The inner Quadrilateral of torle's theorem circle

From Wikipedia:

In mathematics, torle's theorem is a quadrilateral Theorem in Euclidean geometry. Torle's theorem indicates that the sum of the product of the two sides of a convex quadrilateral is not less than the product of the two diagonal lines. An equal sign is obtained only when the quadrilateral is a circular inner quadrilateral or degrades to a straight line (also known as Euler's theorem ). The narrow tolemi theorem can also be described as: the product of the two sides of a convex quadrilateral in a circle and the product of the two diagonal lines. Its Inverse Theorem is also true: if the product of the two sides of a convex quadrilateral is equal to the product of the two diagonal lines, the convex quadrilateral is connected to a circle. Torle's theorem can be seen as a method for determining the inner Quadrilateral of a circle.

Geometric proof

1. Set ABCD to an inner quadrilateral.
2. on the string BC, the circumference of the byte BAC = ∠ BDC, and on the AB, the byte ADB = ∠ ACB.
3. Take a little K on the AC so that ∠ ABK = ∠ CBD; Because ∠ ABK + ∠ CBK = ∠ ABC = ∠ CBD + ∠ ABD, ∠ CBK = ∠ ABD.
4. Therefore, △abk is similar to △dbc. Similarly, △abd is similar to △kbc.
5. Therefore, AK/AB = CD/BD and CK/BC = DA/BD;
6. Therefore, AK * BD = AB * CD and CK * BD = BC * DA;
7. The two formula is added to get (AK + CK) * BD = AB * CD + BC * DA;
8. But AK + CK = AC, so AC * BD = AB * CD + BC * DA. Pass.

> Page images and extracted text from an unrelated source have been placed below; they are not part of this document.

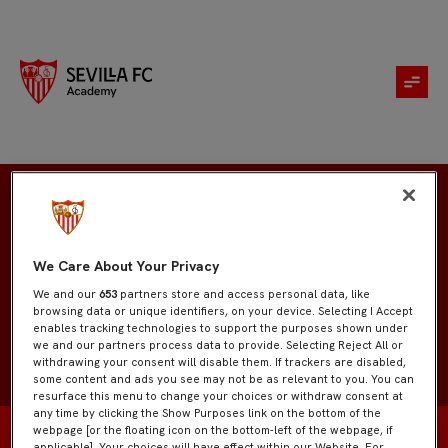
Enzo Jiménez
We Care About Your Privacy
We and our
653
partners store and access personal data, like
browsing data or unique identifiers, on your device. Selecting I Accept
enables tracking technologies to support the purposes shown under
we and our partners process data to provide. Selecting Reject All or
withdrawing your consent will disable them. If trackers are disabled,
some content and ads you see may not be as relevant to you. You can
resurface this menu to change your choices or withdraw consent at
any time by clicking the Show Purposes link on the bottom of the
webpage [or the floating icon on the bottom-left of the webpage, if
applicable]. Your choices will have effect within our Website. For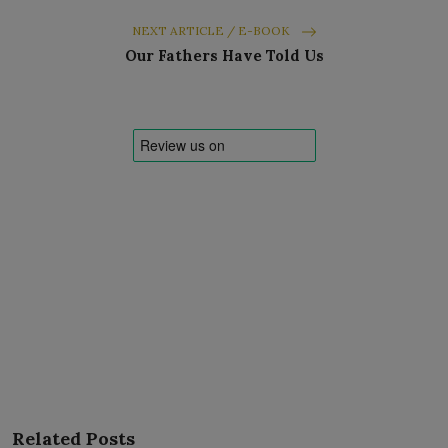
NEXT ARTICLE / E-BOOK
Our Fathers Have Told Us
Related Posts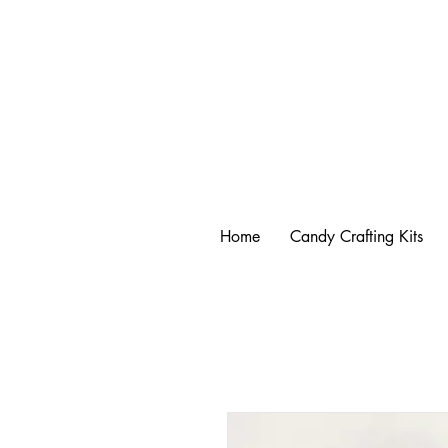
Home
Candy Crafting Kits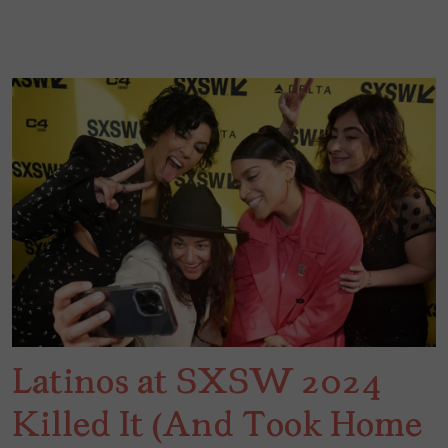
Latinos at SXSW 2024
Killed It (And Took Home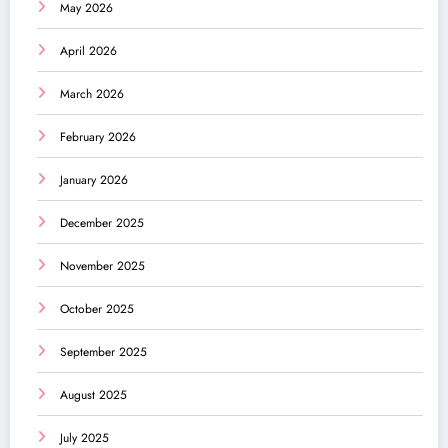
May 2026
April 2026
March 2026
February 2026
January 2026
December 2025
November 2025
October 2025
September 2025
August 2025
July 2025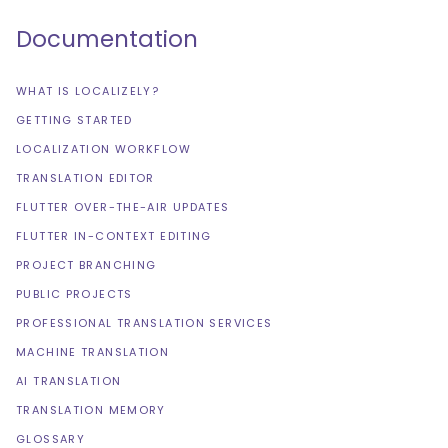
Documentation
WHAT IS LOCALIZELY?
GETTING STARTED
LOCALIZATION WORKFLOW
TRANSLATION EDITOR
FLUTTER OVER-THE-AIR UPDATES
FLUTTER IN-CONTEXT EDITING
PROJECT BRANCHING
PUBLIC PROJECTS
PROFESSIONAL TRANSLATION SERVICES
MACHINE TRANSLATION
AI TRANSLATION
TRANSLATION MEMORY
GLOSSARY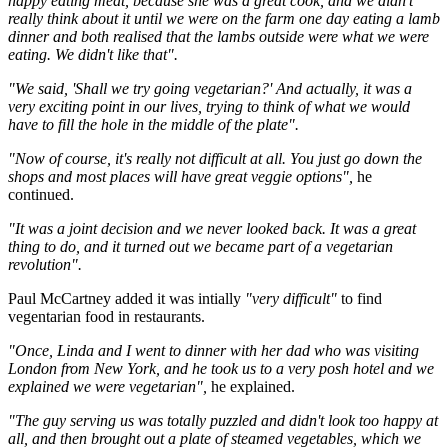
happy eating meat, because she was a great cook, and we didn't
really think about it until we were on the farm one day eating a lamb
dinner and both realised that the lambs outside were what we were
eating. We didn't like that".
"We said, 'Shall we try going vegetarian?' And actually, it was a
very exciting point in our lives, trying to think of what we would
have to fill the hole in the middle of the plate".
"Now of course, it's really not difficult at all. You just go down the
shops and most places will have great veggie options",
he
continued.
"It was a joint decision and we never looked back. It was a great
thing to do, and it turned out we became part of a vegetarian
revolution".
Paul McCartney added it was intially
"very difficult"
to find
vegentarian food in restaurants.
"Once, Linda and I went to dinner with her dad who was visiting
London from New York, and he took us to a very posh hotel and we
explained we were vegetarian",
he explained.
"The guy serving us was totally puzzled and didn't look too happy at
all, and then brought out a plate of steamed vegetables, which we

Geometric proof of Inverse Theorem
Using the ry method, we can also prove the torlemi Theorem and Its Inverse Theorem. Set to any convex quadrilateral. If a triangle is similar to a triangle, the following occurs:

Export ABP = ∠ DBC (Red Corner)
Therefore, mongoabd = mongopbc
At the same time, according to the properties of similar triangles, there are:

AB/BD = BP/BC
It can be seen that the triangle and the triangle are also similar. The two similarities are described as follows:
AB * CD = BD * AP;

AD * BC = BD * PC;
Add the two formulas to get:

AB * CD + AD * BC = (AP + PC) * BD> = AC * DB
An equal sign is equivalent to A, B, C, and D when it is only A, P, and C, and is equivalent to ∠ BAC = ∠ BAP = ∠ BDC. Therefore, the proposition is proved.